MultiPitchMelodia

standard mode | Pitch category

Inputs

  • signal (vector_real) - the input signal

Outputs

  • pitch (vector_vector_real) - the estimated pitch values [Hz]

Parameters

  • binResolution (real ∈ (0, ∞), default = 10) :
    salience function bin resolution [cents]
  • filterIterations (integer ∈ [1, ∞), default = 3) :
    number of iterations for the octave errors / pitch outlier filtering process
  • frameSize (integer ∈ (0, ∞), default = 2048) :
    the frame size for computing pitch saliecnce
  • guessUnvoiced (bool ∈ {false, true}, default = false) :
    estimate pitch for non-voiced segments by using non-salient contours when no salient ones are present in a frame
  • harmonicWeight (real ∈ (0, 1), default = 0.8) :
    harmonic weighting parameter (weight decay ratio between two consequent harmonics, =1 for no decay)
  • hopSize (integer ∈ (0, ∞), default = 128) :
    the hop size with which the pitch salience function was computed
  • magnitudeCompression (real ∈ (0, 1], default = 1) :
    magnitude compression parameter for the salience function (=0 for maximum compression, =1 for no compression)
  • magnitudeThreshold (integer ∈ [0, ∞), default = 40) :
    spectral peak magnitude threshold (maximum allowed difference from the highest peak in dBs)
  • maxFrequency (real ∈ [0, ∞), default = 20000) :
    the minimum allowed frequency for salience function peaks (ignore contours with peaks above) [Hz]
  • minDuration (integer ∈ (0, ∞), default = 100) :
    the minimum allowed contour duration [ms]
  • minFrequency (real ∈ [0, ∞), default = 40) :
    the minimum allowed frequency for salience function peaks (ignore contours with peaks below) [Hz]
  • numberHarmonics (integer ∈ [1, ∞), default = 20) :
    number of considered harmonics
  • peakDistributionThreshold (real ∈ [0, 2], default = 0.9) :
    allowed deviation below the peak salience mean over all frames (fraction of the standard deviation)
  • peakFrameThreshold (real ∈ [0, 1], default = 0.9) :
    per-frame salience threshold factor (fraction of the highest peak salience in a frame)
  • pitchContinuity (real ∈ [0, ∞), default = 27.5625) :
    pitch continuity cue (maximum allowed pitch change during 1 ms time period) [cents]
  • referenceFrequency (real ∈ (0, ∞), default = 55) :
    the reference frequency for Hertz to cent convertion [Hz], corresponding to the 0th cent bin
  • sampleRate (real ∈ (0, ∞), default = 44100) :
    the sampling rate of the audio signal [Hz]
  • timeContinuity (integer ∈ (0, ∞), default = 100) :
    time continuity cue (the maximum allowed gap duration for a pitch contour) [ms]

Description

This algorithm estimates multiple fundamental frequency contours from an audio signal.
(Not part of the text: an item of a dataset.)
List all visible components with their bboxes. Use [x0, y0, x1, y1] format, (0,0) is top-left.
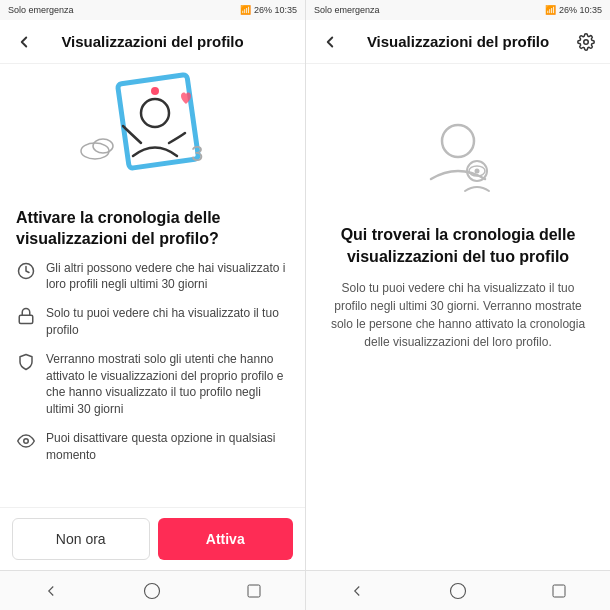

It is a multi pitch version of the MELODIA algorithm described in [1]. While the algorithm is originally designed to extract melody in polyphonic music, this implementation is adapted for multiple sources. The approach is based on the creation and characterization of pitch contours, time continuous sequences of pitch candidates grouped using auditory streaming cues. To this end, PitchSalienceFunction, PitchSalienceFunctionPeaks, PitchContours, and PitchContoursMonoMelody algorithms are employed. It is strongly advised to use the default parameter values which are optimized according to [1] (where further details are provided) except for minFrequency, maxFrequency, and voicingTolerance, which will depend on your application.

The output is a vector of estimated melody pitch values and a vector of confidence values.

References:

[1] J. Salamon and E. Gómez, "Melody extraction from polyphonic music signals using pitch contour characteristics," IEEE Transactions on Audio, Speech, and Language Processing, vol. 20, no. 6, pp. 1759–1770, 2012.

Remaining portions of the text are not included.